I love the holiday season. The lights, the decorations, the music, especially that tangible feeling of excitement in the air (even if it’s just for a few days off work); lazy days with family and friends spent eating homemade croissants and mango mimosas, dark Norwegian goat cheese and fluffy kringla, St. Germaine cocktails and tender braised short-ribs (you enjoyed all those things too, right?). And now this leisurely slow week in between, where New Year’s Eve festivities are being planned and resolutions devised.

As if slivers of leftover chocolate tart and my grandma’s walnut fudge aren’t pleasure enough, I’ve been enjoying thumbing through At Home with Madhur Jaffrey: Simple, Delectable Dishes from India, Pakistan,Bangladesh, and Sri Lanka, a gift from my brother. The book is perfect for anyone looking to get to know Indian home-cooking from one of the topics’ most well-respected authorities.  
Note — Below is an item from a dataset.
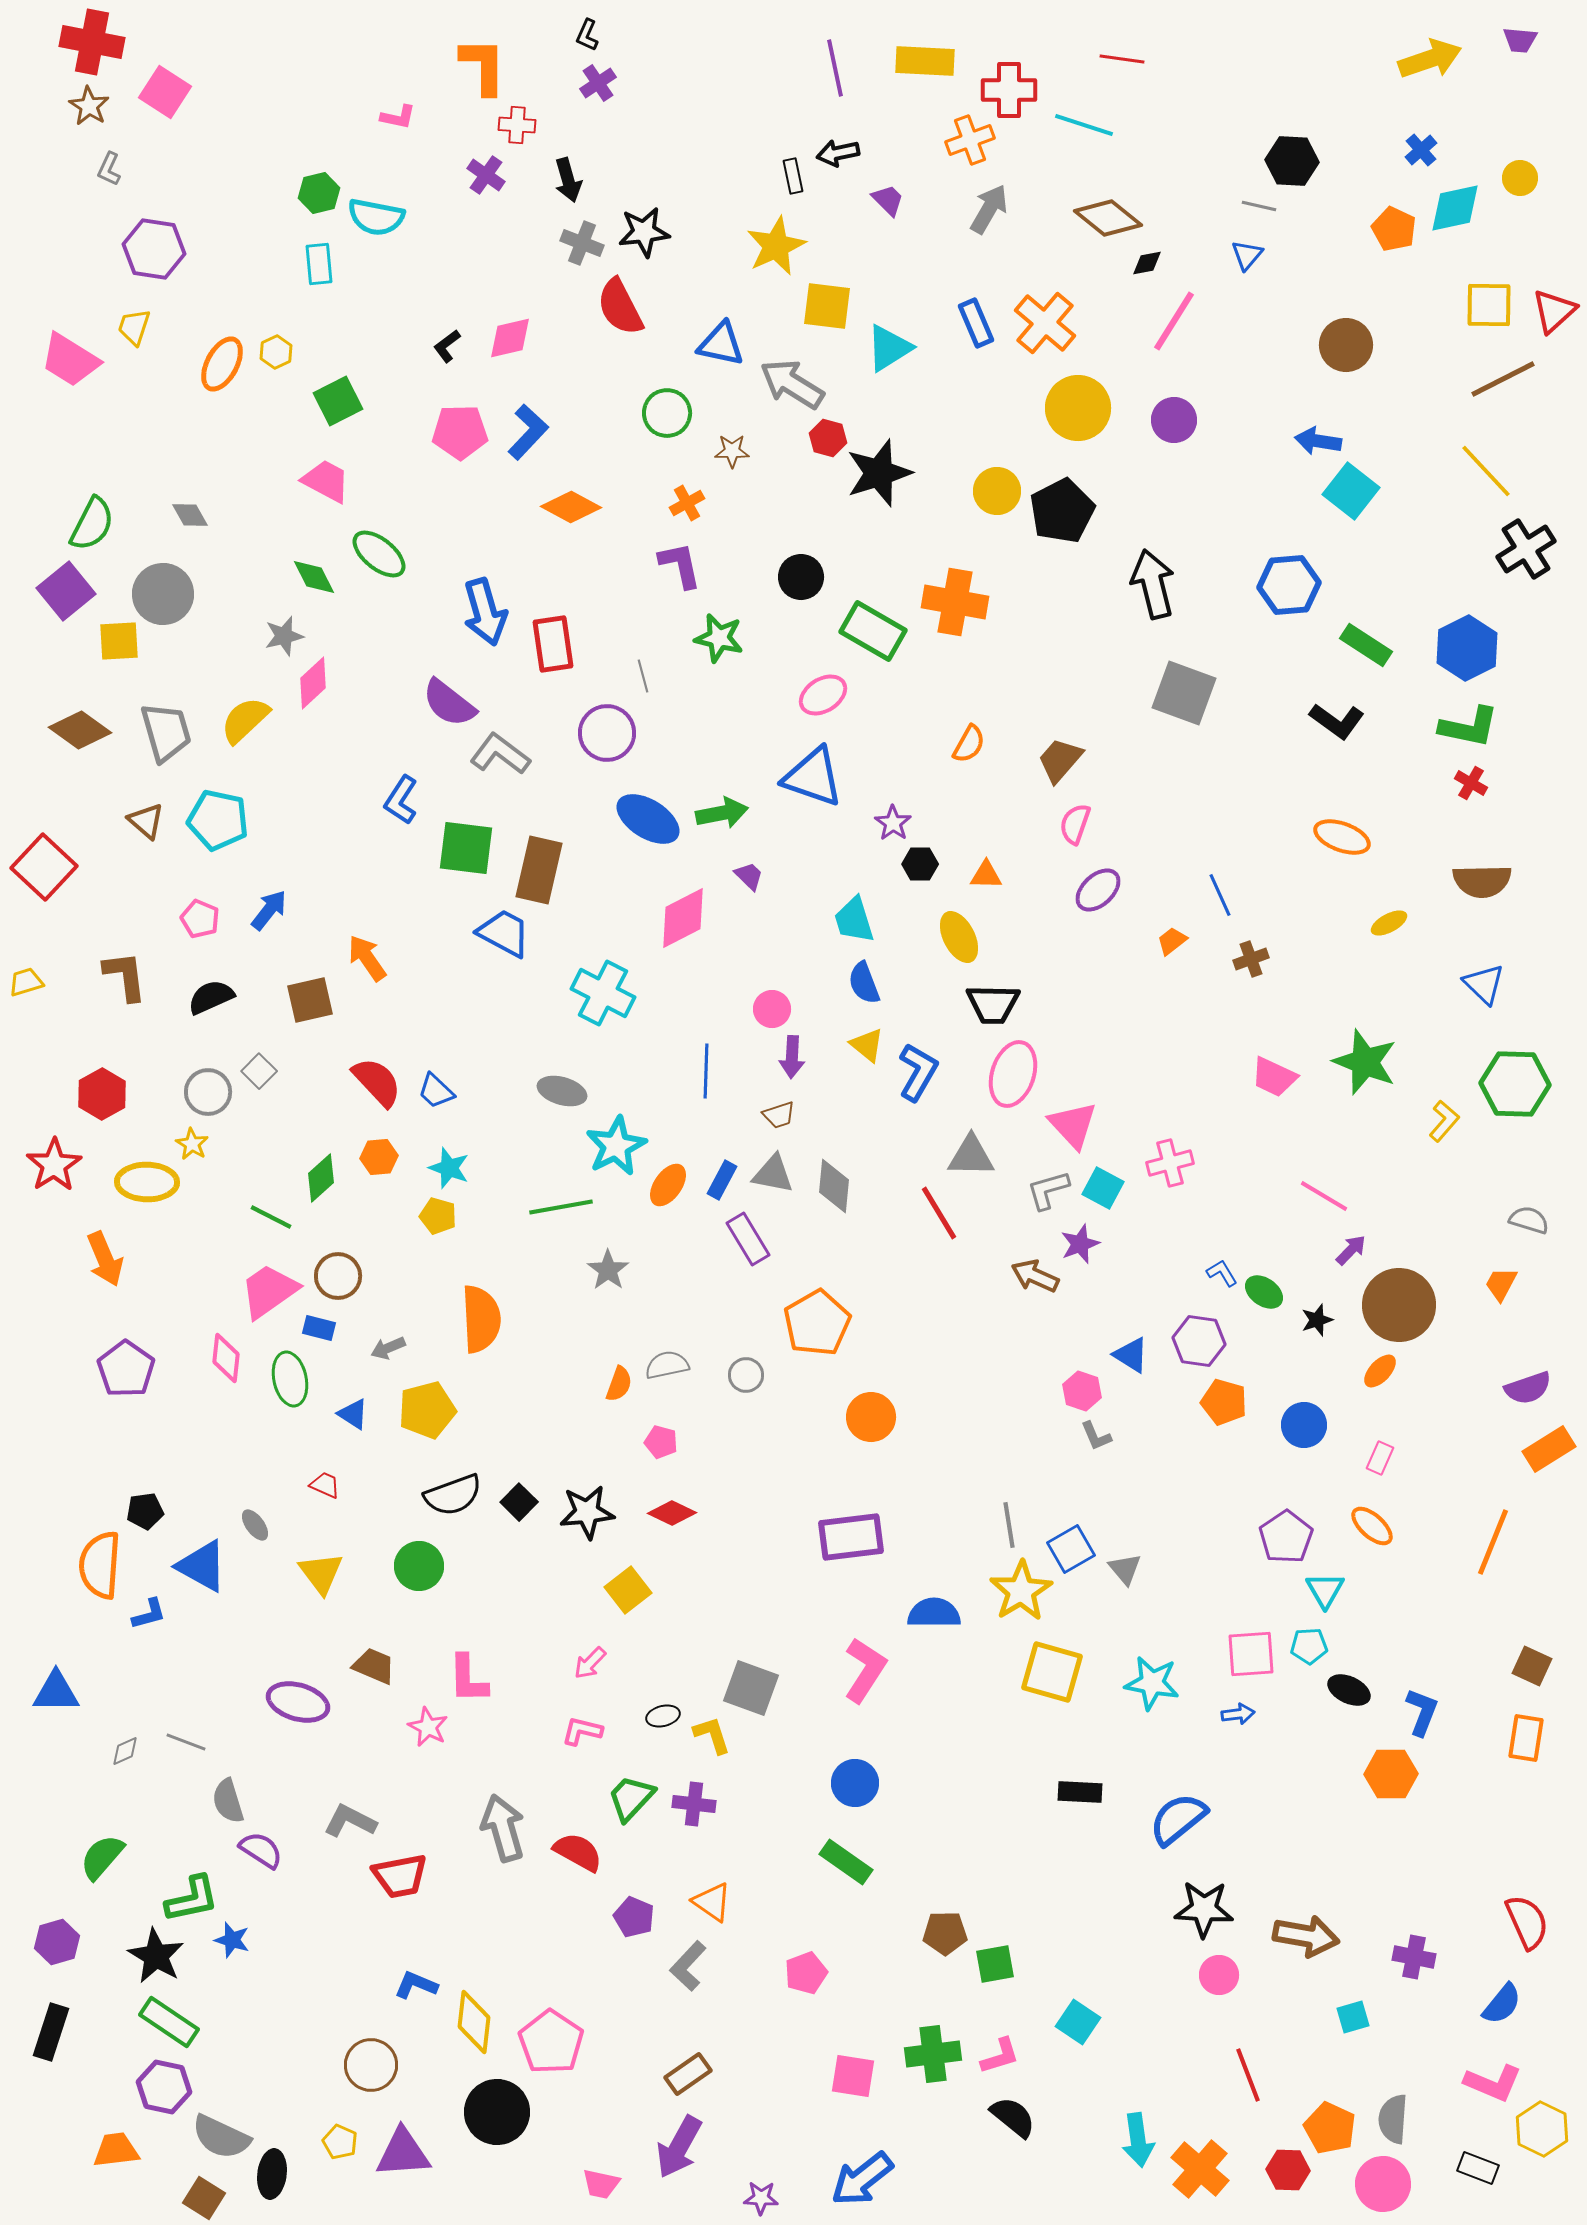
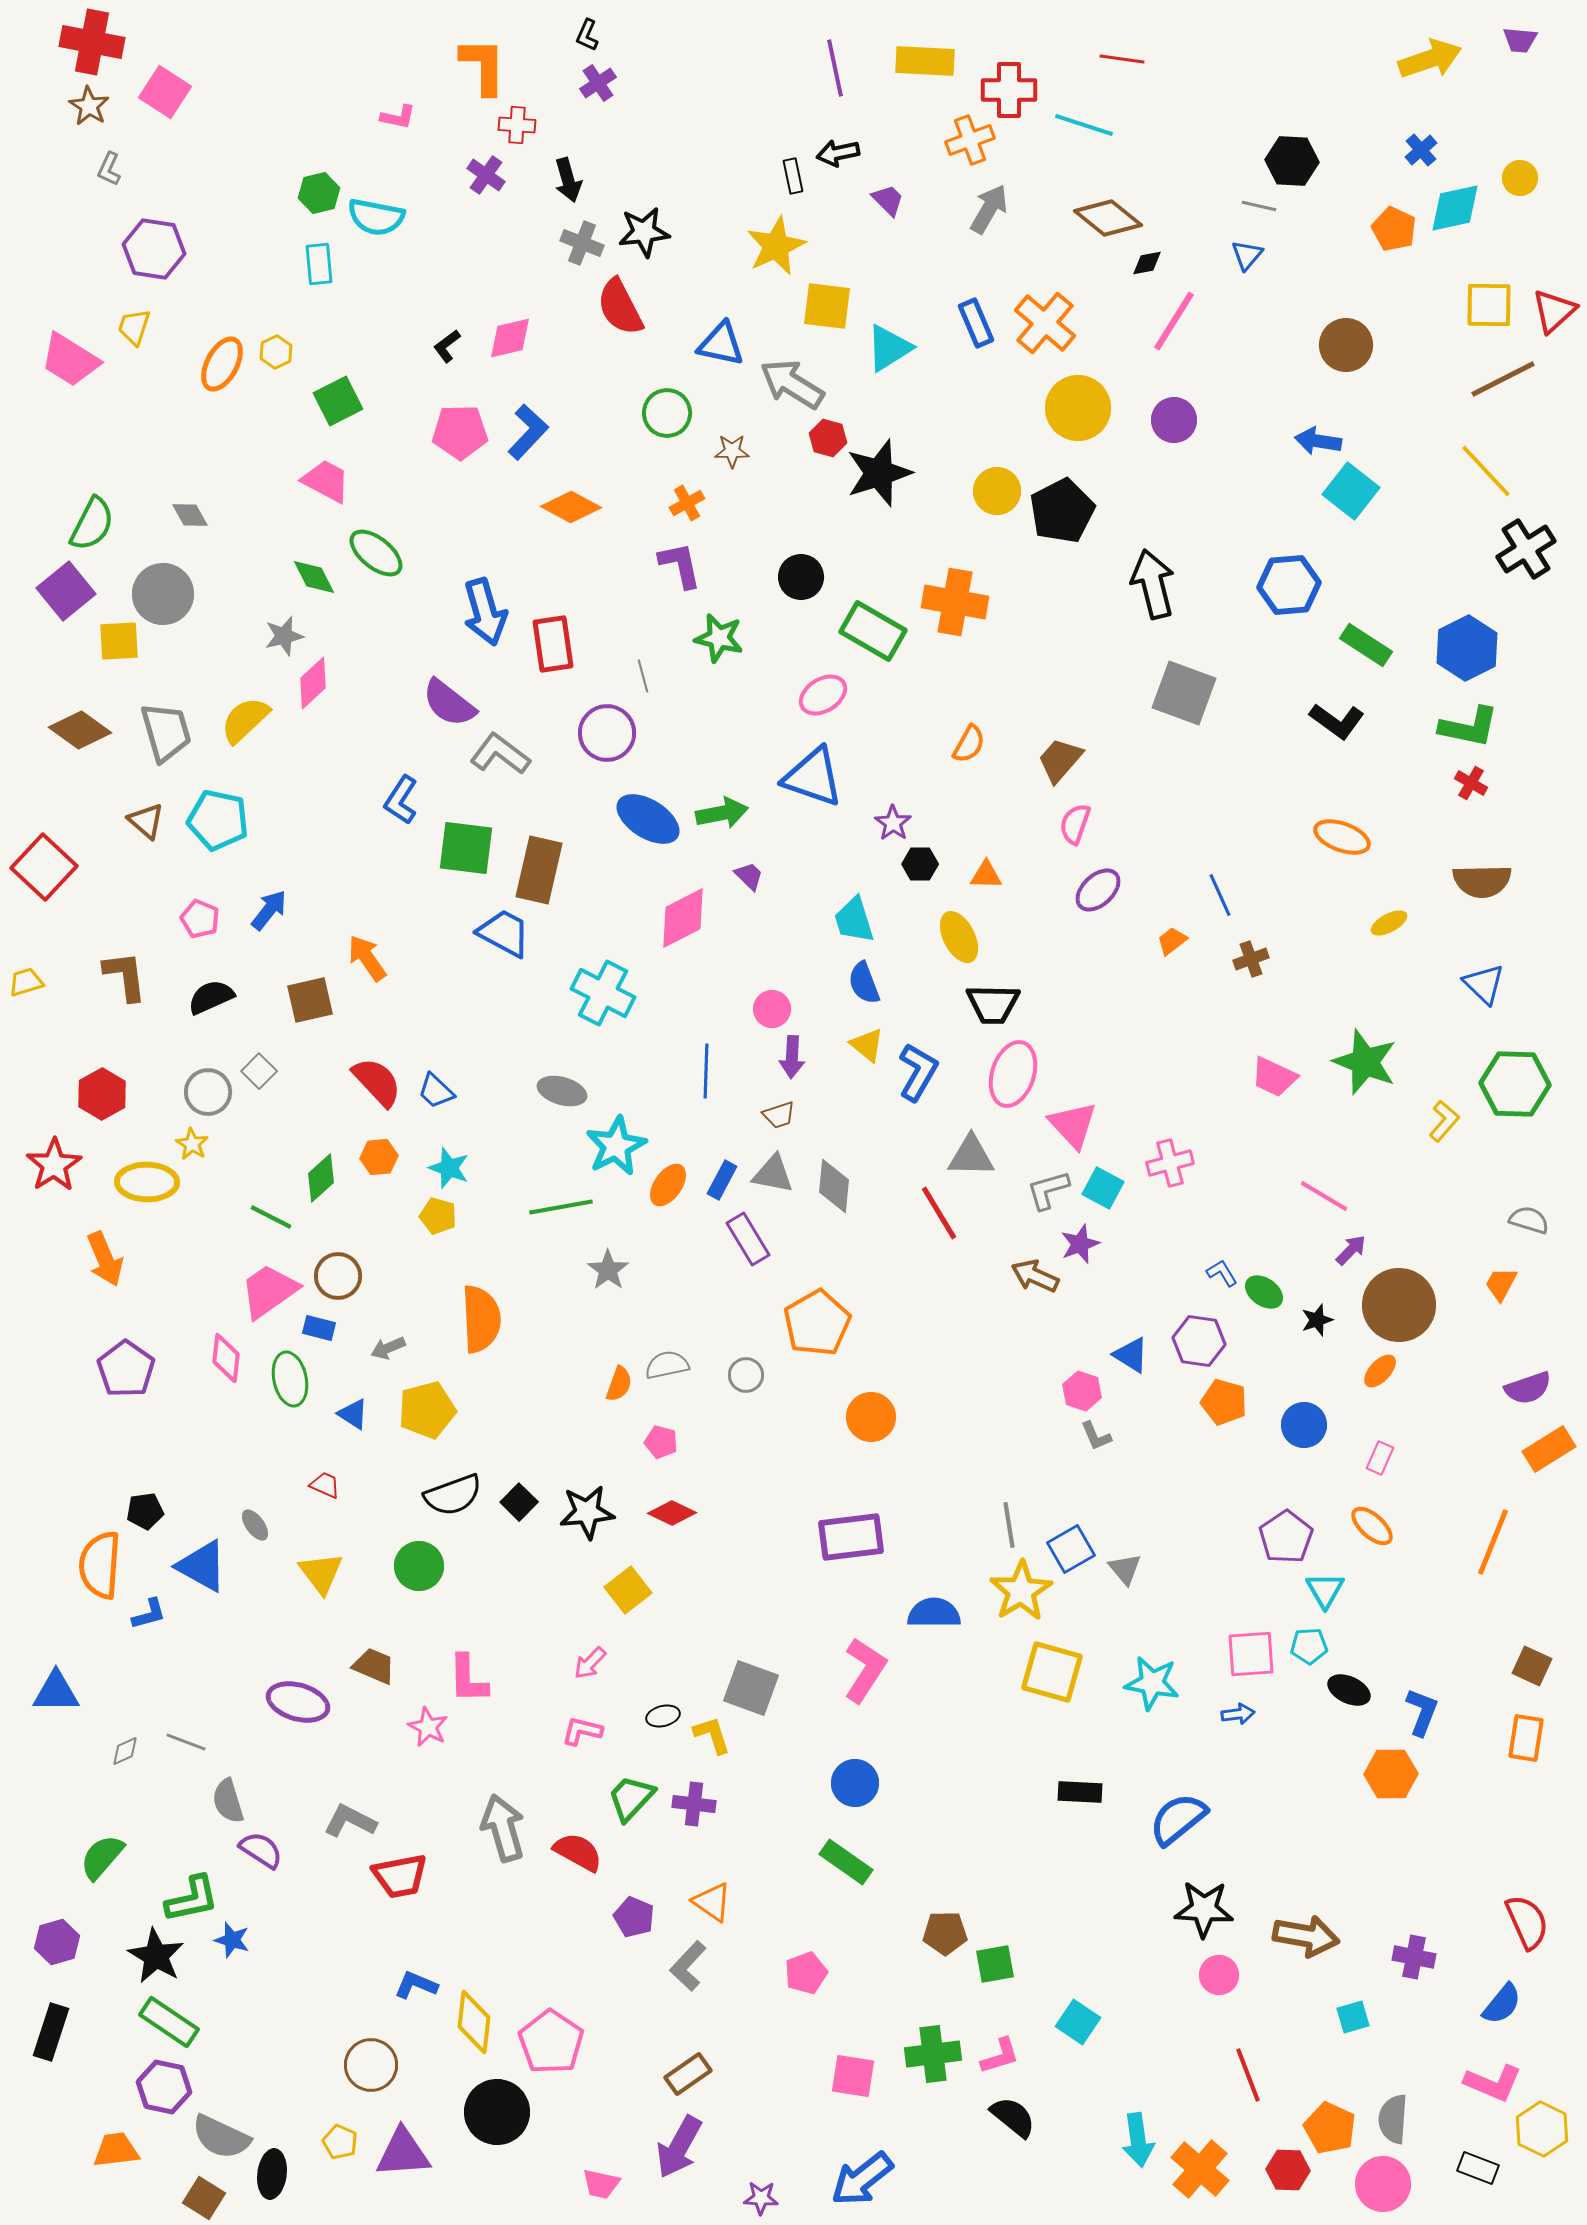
green ellipse at (379, 554): moved 3 px left, 1 px up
Especially intriguing are her vegetable preparations. From Kashmiri-style collard greens and sweet and sour butternut squash, to Sri Lankan White Zucchini Curry to the dozen dal (bean, legume and lentil dishes). I haven’t had a chance to make any of the mouthwatering recipes from the book yet, but the other day I did make some lightly spiced, spaghetti squash fritters that I think Ms. Jaffrey would approve of.

Nothing more than cooked spaghetti squash (which does live up to its name, coming apart into yellow, al dente strands when cooked) bound together with egg and a little flour and seasoned with a bit of spicy curry paste, these fritters cook up crispy and craveable. I topped each fritter with a little dollop of scallion cilantro yogurt sauce for a spicy, crunchy, smooth, creamy, mouthful. It’s the type of bite that will transport you and your guests from this late-December rain to the patio of a warm Sri Lankan tea garden. Happy Holidays!

Spaghetti Squash Fritters with Scallion Cilantro Sauce

December’s Seasonal Seattleite feature is a varietal of winter squash, spaghetti squash. While there are many types of winter squash, from kabocha and butternut, to acorn and delicate, spaghetti squash has a fun, different texture; when cooked the flesh comes apart into spaghetti-like strands perfect for sautéing, saucing with ragout, stir-frying or making into light fritters. See note below for cooking instructions.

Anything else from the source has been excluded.